Pituitary adenylate cyclase-activating polypeptide induces translocation of its G-protein-coupled receptor into caveolin-enriched membrane microdomains, leading to enhanced cyclic AMP generation and neurite outgrowth in PC12 cells
Zhang, W and Duan, W and Cheung, NS and Huang, Z and Shao, K and Li, QT, Pituitary adenylate cyclase-activating polypeptide induces translocation of its G-protein-coupled receptor into caveolin-enriched membrane microdomains, leading to enhanced cyclic AMP generation and neurite outgrowth in PC12 cells, Journal of Neurochemistry, 103, (3) pp. 1157-1167. ISSN 0022-3042 (2007) [Refereed Article]

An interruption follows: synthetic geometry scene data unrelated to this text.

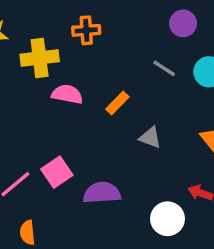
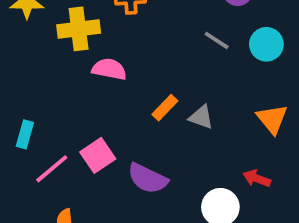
orange rectangle: (117, 103) -> (165, 108), moved
purple semicircle: (102, 193) -> (148, 178), turned -150

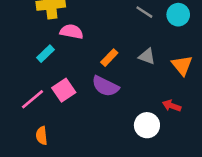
gray triangle: (201, 117) -> (147, 56), moved
cyan rectangle: (25, 134) -> (46, 54), moved, turned 30
purple semicircle: (148, 178) -> (105, 86), moved

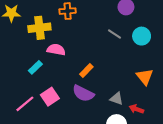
gray triangle: (147, 56) -> (117, 99), moved

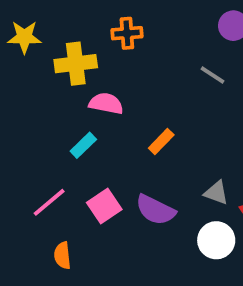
cyan rectangle: (35, 67) -> (83, 145), moved
purple semicircle: (83, 93) -> (155, 210), moved
pink square: (50, 97) -> (104, 206), moved

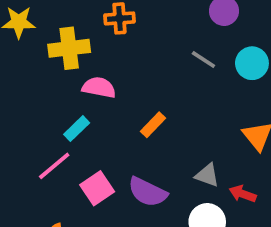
pink line: (49, 202) -> (54, 166), moved

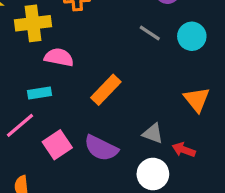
orange rectangle: (153, 125) -> (106, 90), size x1.4
cyan rectangle: (77, 129) -> (39, 93), turned 35

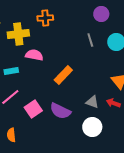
gray line: (150, 33) -> (90, 40), turned 40
cyan rectangle: (39, 93) -> (11, 71), moved
red arrow: (184, 150) -> (113, 103), moved

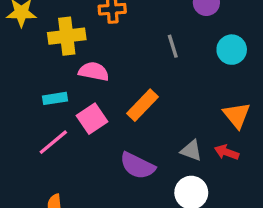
gray line: (90, 40) -> (173, 46), moved
pink square: (33, 109) -> (92, 119), moved

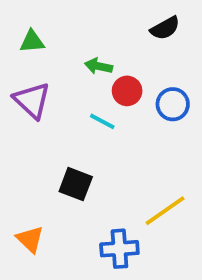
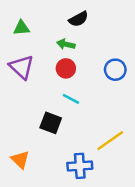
black semicircle: (165, 28) -> (79, 19), moved
red circle: (127, 91) -> (66, 68), moved
cyan line: (102, 121) -> (71, 99), moved

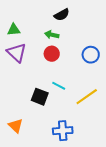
green triangle: (22, 28) -> (14, 30), moved
cyan line: (71, 99) -> (59, 86), moved
yellow line: (110, 141) -> (87, 97), moved

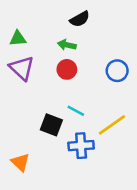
blue cross: (63, 131) -> (81, 146), moved

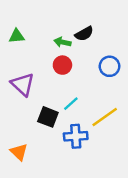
black semicircle: (80, 19) -> (84, 34), moved
purple triangle: (22, 68) -> (23, 84), moved
cyan line: (76, 111) -> (71, 104), turned -70

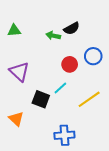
red circle: (62, 65) -> (70, 64), moved
blue cross: (76, 136) -> (64, 135), moved
orange triangle: (19, 152) -> (16, 119), moved

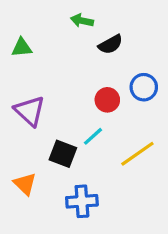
green arrow: (53, 36) -> (82, 21), moved
blue cross: (64, 135) -> (82, 201), moved

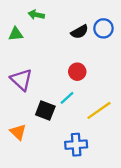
green arrow: (82, 21) -> (36, 15), moved
blue circle: (144, 87) -> (103, 28), moved
blue cross: (82, 201) -> (76, 145), moved

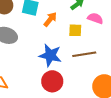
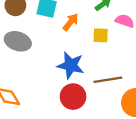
brown line: (84, 54) -> (108, 80), moved

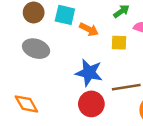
orange arrow: (71, 22) -> (89, 29), turned 78

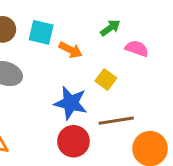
yellow square: (119, 43) -> (106, 79), moved, turned 35

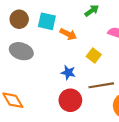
green arrow: (110, 28) -> (92, 11), moved
blue star: (71, 103) -> (68, 73), size x0.6

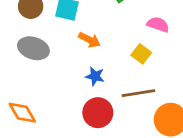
orange arrow: (68, 34) -> (89, 40), moved
yellow square: (94, 55) -> (141, 54), moved

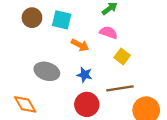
pink semicircle: (158, 24) -> (108, 32), moved
gray ellipse: (33, 48) -> (47, 71), moved

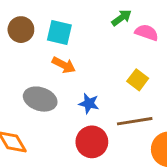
pink semicircle: (108, 32) -> (147, 33), moved
orange arrow: (80, 45) -> (64, 65), moved

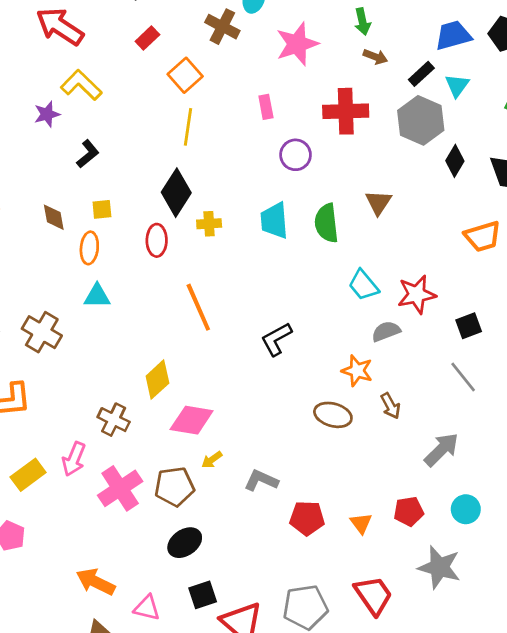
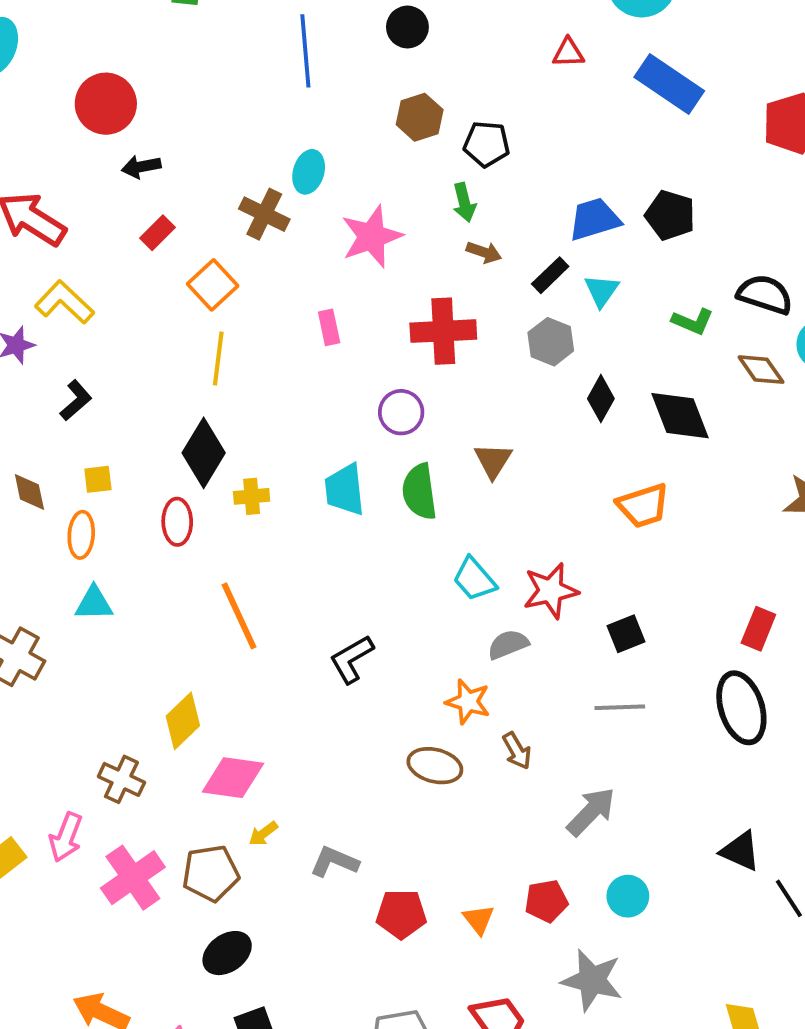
gray hexagon: (421, 120) -> (551, 342), size x0.7
purple circle: (296, 155) -> (401, 412), moved
gray line: (463, 377) -> (620, 707), turned -52

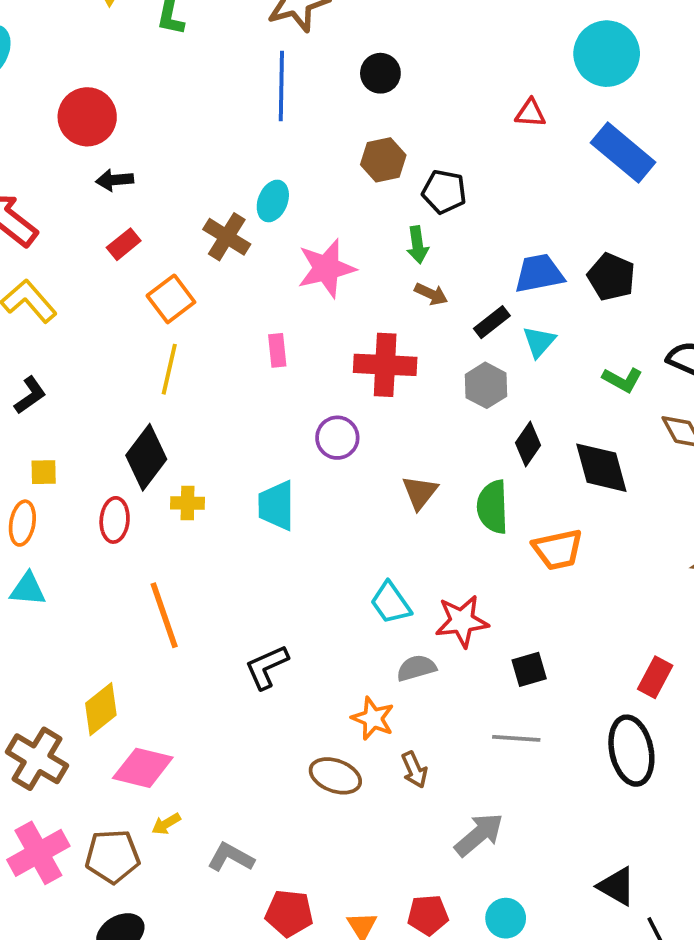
green semicircle: (419, 492) -> (493, 507), moved
brown cross: (121, 779) -> (37, 759), size x1.4

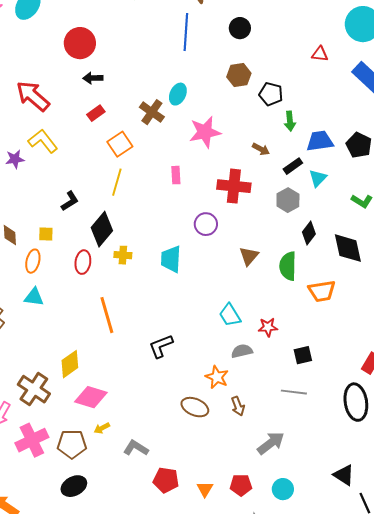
green arrow: (417, 245) -> (290, 121), moved
black L-shape: (30, 395) -> (70, 201), moved
red star: (462, 621) -> (268, 327), size x0.7

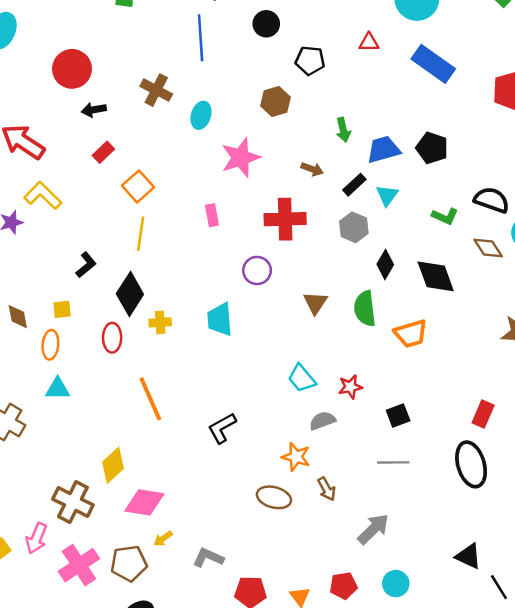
brown hexagon: (239, 75) -> (275, 101), moved
black pentagon: (271, 94) -> (310, 60), moved
brown cross: (152, 112) -> (156, 90), moved

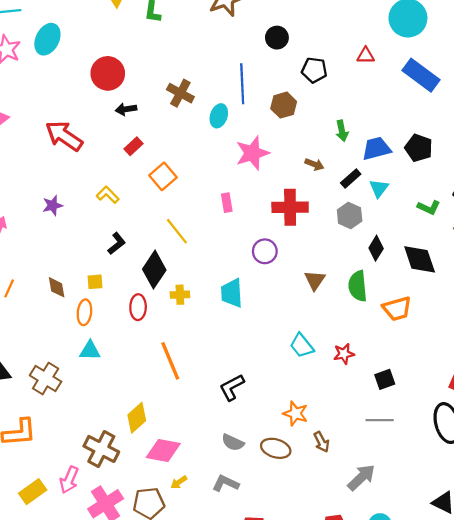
blue line: (201, 38) -> (242, 84), moved
yellow L-shape: (43, 196) -> (108, 195), moved, size x0.7
yellow line: (141, 234) -> (177, 231), moved, turned -48
gray semicircle: (322, 421) -> (233, 442), moved, turned -135
gray L-shape: (208, 558) -> (226, 483), moved

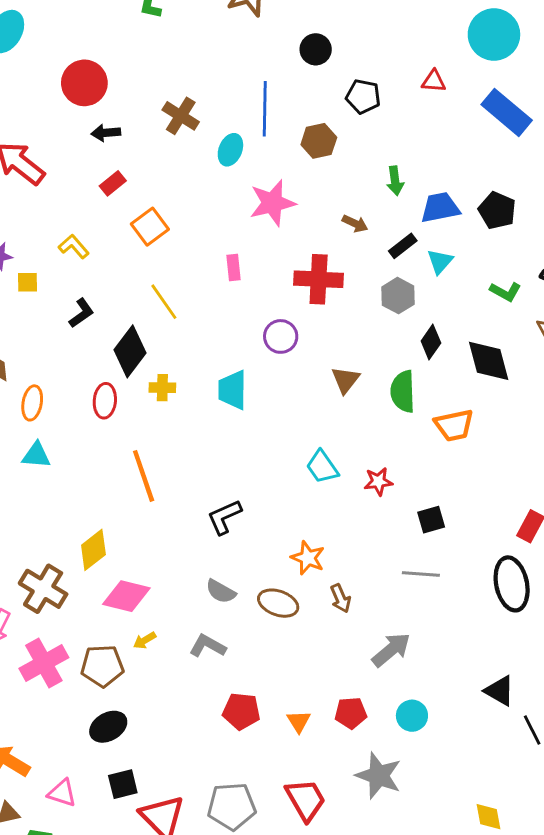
yellow square: (95, 282) -> (27, 282), moved

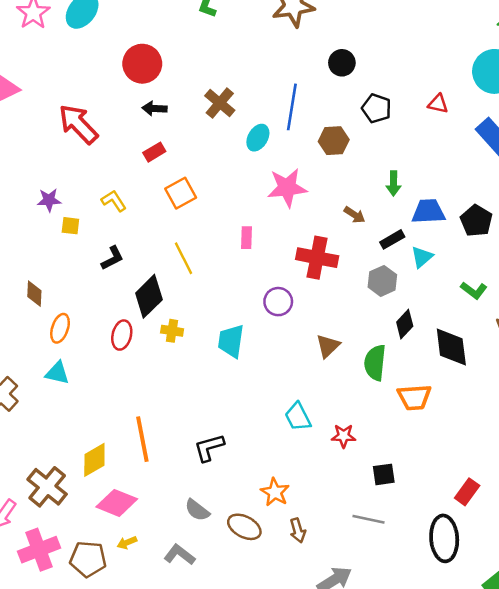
orange line: (144, 476) -> (142, 439), moved

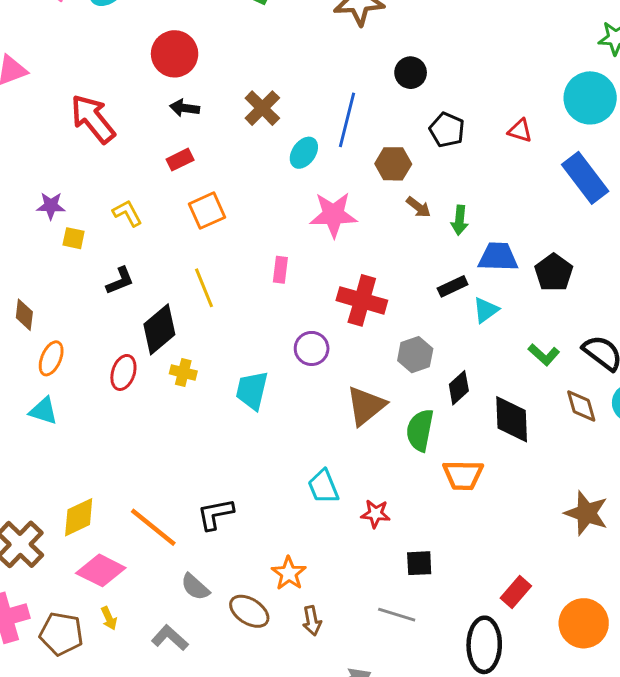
brown arrow: (355, 215) -> (419, 207), moved
gray hexagon: (382, 281) -> (415, 355), moved
brown triangle: (328, 346) -> (366, 406), size x1.4
orange line: (142, 439) -> (153, 527), moved, turned -45
yellow arrow: (127, 543) -> (109, 618), turned -96

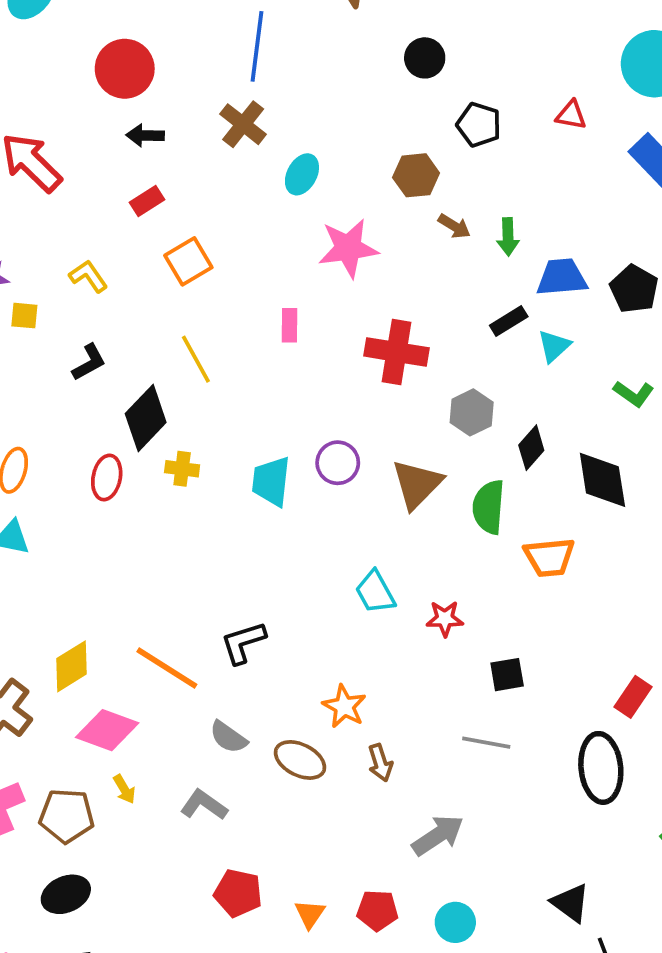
blue line: (347, 120) -> (257, 46), moved
purple circle: (312, 348) -> (338, 463), moved

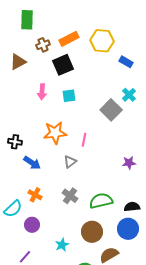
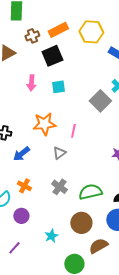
blue arrow: (32, 163) -> (21, 154), turned 108

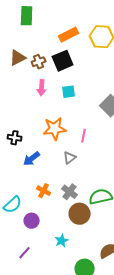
brown cross: (32, 36) -> (39, 62), moved
orange cross: (24, 186) -> (44, 191), moved
brown circle: (81, 223) -> (80, 214), moved

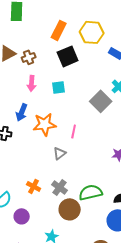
orange rectangle: (69, 35) -> (59, 30), turned -36
black square: (63, 61) -> (68, 56), moved
blue arrow: (32, 159) -> (22, 112), moved, turned -30

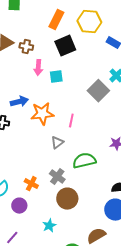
brown cross: (29, 57) -> (26, 47), turned 32
pink arrow: (32, 83) -> (38, 68), moved
blue arrow: (22, 112) -> (19, 102), turned -126
orange cross: (34, 186) -> (31, 184), moved
green semicircle: (91, 192) -> (84, 161), moved

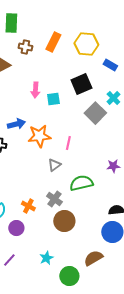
black square: (65, 46) -> (81, 84), moved
brown cross: (26, 47) -> (25, 47), moved
cyan star: (49, 226) -> (46, 258), moved

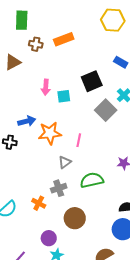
orange rectangle: (53, 42) -> (64, 39), turned 42
yellow hexagon: (86, 44) -> (113, 20), moved
gray cross: (54, 199) -> (59, 188), moved, turned 35
purple circle: (16, 228) -> (49, 238), moved

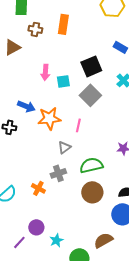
orange rectangle: (64, 39) -> (63, 24), turned -60
gray square: (106, 110) -> (90, 95), moved
blue arrow: (27, 121) -> (26, 106), turned 36
brown circle: (75, 218) -> (92, 192), moved
purple circle: (49, 238) -> (36, 227), moved

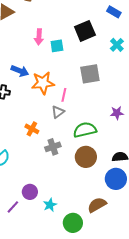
gray square: (90, 95) -> (90, 74), moved, turned 35
pink line: (78, 125) -> (64, 95), moved
gray cross: (58, 173) -> (53, 147), moved
orange cross: (38, 188) -> (32, 129), moved

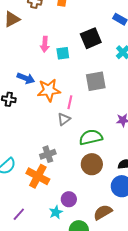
orange cross: (32, 129) -> (38, 176), moved, size x1.6
gray cross: (53, 147) -> (48, 154), moved
purple circle: (30, 192) -> (69, 199), moved

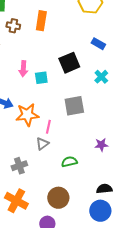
green semicircle: (91, 137) -> (69, 162), size x0.7
gray cross: (48, 154) -> (19, 166), moved
brown circle: (92, 164) -> (58, 198), moved

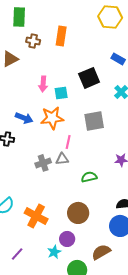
orange star: (27, 115) -> (52, 118), moved
gray triangle: (42, 144) -> (62, 159), turned 32
gray cross: (19, 166) -> (43, 163), moved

Pituitary adenylate cyclase-activating polypeptide (PACAP), a member of the secretin/glucagon/vasoactive intestinal peptide family expressed throughout the nervous system, binds to the PACAP-specific G-protein-coupled receptor family members to promote both neuronal differentiation and survival. Although the PACAP receptor is known to activate its effector protein, adenylate cyclase (AC), and thus enhance cAMP generation, the molecular mechanism utilized by the receptor to activate AC is lacking. Here, we show that PACAP induces neurite outgrowth in PC12 cells by induction of translocation of the PACAP type 1 receptor (PAC1R) into caveolin-enriched Triton X-100-insoluble microdomains, leading to stronger PAC1R-AC interaction and elevated cAMP production. Moreover, we demonstrate that translocation of PAC1R is blocked by various treatments that selectively disrupt caveolae. As a result, intracellular cAMP level is decreased and consequently the PACAP-induced neurite outgrowth retarded. In contrast, addition of exogenous ganglioside GM1 to the cells shows the opposite effects. These results therefore identify the PACAP-induced translocation of its G-protein-coupled receptor into caveolae, where both AC and the regulating G-proteins reside, as the key molecular event in activating AC and inducing cAMP-mediated differentiation of PC12 cells.